Pourquoi la croissance française a été meilleure qu’on ne le pensait
L’Institut national de la statistique et des études économiques (Insee) a récemment révélé une révision significative de son estimation de croissance pour 2023. Initialement prévue à 0,9 %, elle est désormais fixée à 1,6 %. Cette correction est la plus importante observée depuis 2003, et la prévision pour 2024 a également été ajustée, passant de 1,2 % à 1,5 %.
Cette révision soulève des questions sur les raisons de cet écart.
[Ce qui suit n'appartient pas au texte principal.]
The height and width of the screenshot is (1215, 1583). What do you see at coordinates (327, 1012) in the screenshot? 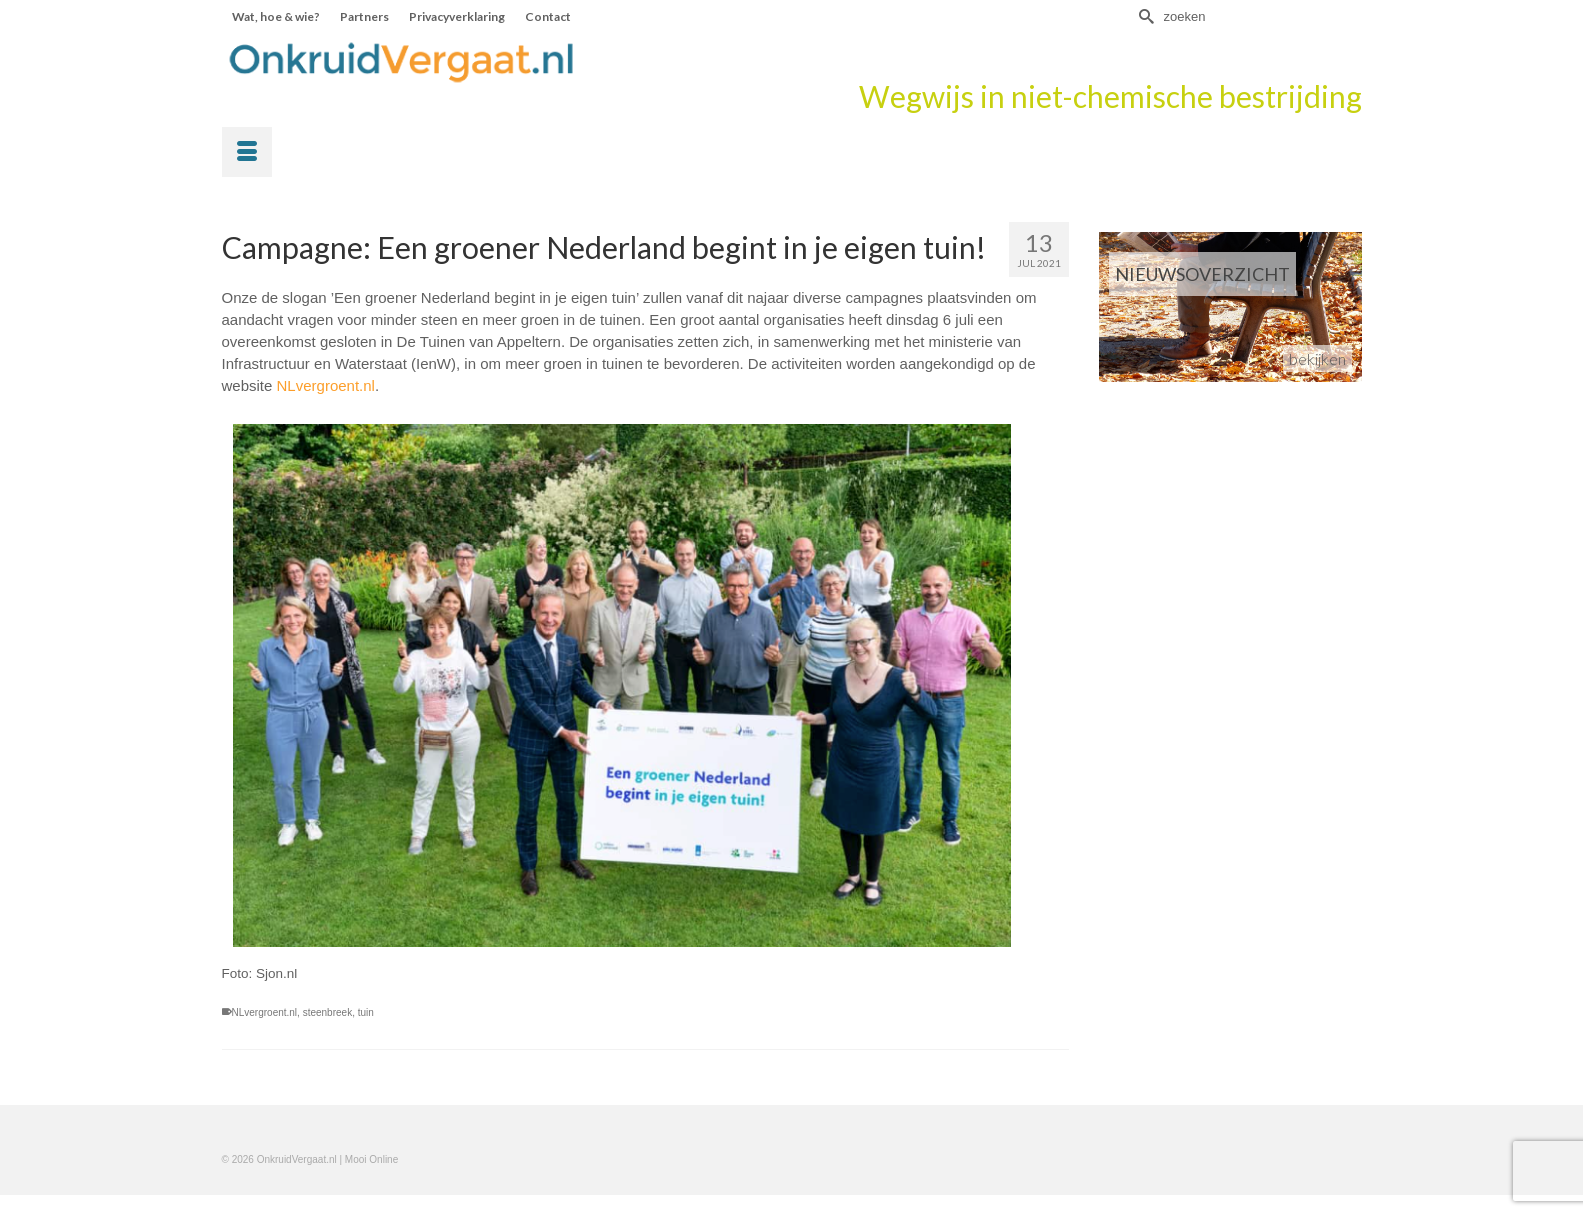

Eric Heyer, directeur du département Analyse et prévision de l’Office français des conjonctures économiques (OFCE), souligne que les chocs causés par la pandémie et l’inflation ont rendu difficile la distinction entre augmentation des prix et augmentation des volumes. Les estimations de l’Insee, basées sur des tendances passées, se révèlent fragiles lors de tels événements atypiques.
Un des points marquants de cette révision concerne la valeur ajoutée manufacturière, qui a progressé de 7 % en 2023, alors qu’une hausse de seulement 2 % était anticipée. Gaston Vermersch, économiste à l’Insee, indique que de nombreuses entreprises ont réagi à la crise sanitaire en adaptant leurs chaînes d’approvisionnement pour réduire les coûts.
Certains secteurs, notamment l’aéronautique, ont également montré une résistance notable, avec une production soutenue par le carnet de commandes d’Airbus. Toutefois, il est important de rester prudent, car cette dynamique est principalement un effet de rattrapage post-crise.
La révision impacte également la question de la productivité, qui semblait en déclin malgré une augmentation de l’emploi. Avant révisions, la France accusait un retard de plus de 6 % par rapport à ses voisins européens. Avec l’ajustement du produit intérieur brut (PIB), la productivité remonte, réduisant ainsi l’écart avec les niveaux d’avant-Covid.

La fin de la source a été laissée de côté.